Given that, I wondered how well Cabernet franc, the chief red grape of the middle Loire, which makes such charming dinner wines as Chinon and Bourgueil, would fare on the North Fork. To find out, I decided to taste a representative Loire Cab franc from a classic appellation against Paumanok’s Cab franc – Paumanok because of its achievement with the middle Loire’s Chenin – and check out the similarities and differences. Easy and fun: my ideal combination for all chores. And made all the more fun when Beloved Spouse opted to make a classic Loire dish for us to taste the wines with: the perfect way to spend a rainy Sunday, eating and drinking our own personal sunshine.
For this experiment I had on hand a 2016 Domaine de la Haute Olive Chinon and a 2014 Paumanok. It turned out to be just as interesting and enjoyable as I had hoped. Both wines smelled and tasted authentically of the variety – light fruit aromas, perhaps a little raspberry, with earthy, herbaceous notes and even a hint of smoke, soft on the palate, with moderate acidity and subdued black fruit: not powerhouses but charmers. Those are classic Cabernet franc characteristics.
.
Tasted by themselves, in the sort of isolation that so often marks professional tastings and judgings, they seemed unexciting, but sound and well made. A hint of what they were capable of as dinner wines showed in the way both got the digestive juices flowing. They wanted food, and made the tasters want it too.
As a textbook illustration of everything that’s wrong with formal wine tastings and their resulting scores, these wines changed dramatically when dinner appeared: Both just blossomed, opening complex, soft flavors that interplayed differently and beautifully with each dish. Their differences from each other, almost invisible in the formal tasting, showed more clearly with food, the Chinon slightly lighter bodied and more elegant, the Paumanok fuller, earthier – but both interacted splendidly with the dinner. (You can read about our dinner dishes on Diane’s blog, here.) It’s no wonder Rabelais loved the wines of Chinon: They played his game.
.
.
It was abundantly clear from this little experiment that Paumanok Vineyards has gotten Cabernet franc right, verifying in my mind that it has a vocation for Loire grapes. The question it raises for me is, how much of the North Fork shares that vocation? The predominant red grapes planted there are, unsurprisingly, Cabernet sauvignon and Merlot, just as in California. The prestige of Bordeaux wines has largely straightjacketed American winemaking since the 1960s, and the small amount of Cabernet franc grown here is almost always used only in Meritage wines and other replications of the orthodox Médoc blend – so Paumanok deserves praise for having the courage to bottle a monovarietal Cab franc, and even more praise for getting it so right.

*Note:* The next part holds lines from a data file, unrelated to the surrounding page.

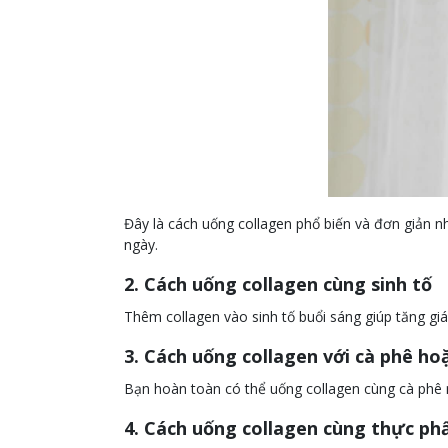
Đây là cách uống collagen phổ biến và đơn giản nh
ngày.
2. Cách uống collagen cùng sinh tố
Thêm collagen vào sinh tố buổi sáng giúp tăng gi
3. Cách uống collagen với cà phê ho
Bạn hoàn toàn có thể uống collagen cùng cà phê 
4. Cách uống collagen cùng thực p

The Cabernet franc red wines of the middle Loire make wonderful drinking, without being overly expensive: Sunday dinner wines you could call them, if families still made Sunday dinner a weekly special occasion. They don’t demand long aging, though they can take it, and they don’t require reverence or ceremony in their consumption. Though, come to think of it, they can probably take that too: I am just remembering that humble Cabernet franc constitutes about two-thirds of the blend of the fabled Cheval Blanc, one of Bordeaux’s greatest red wines. I do hope some Long Island grape growers will also remember that.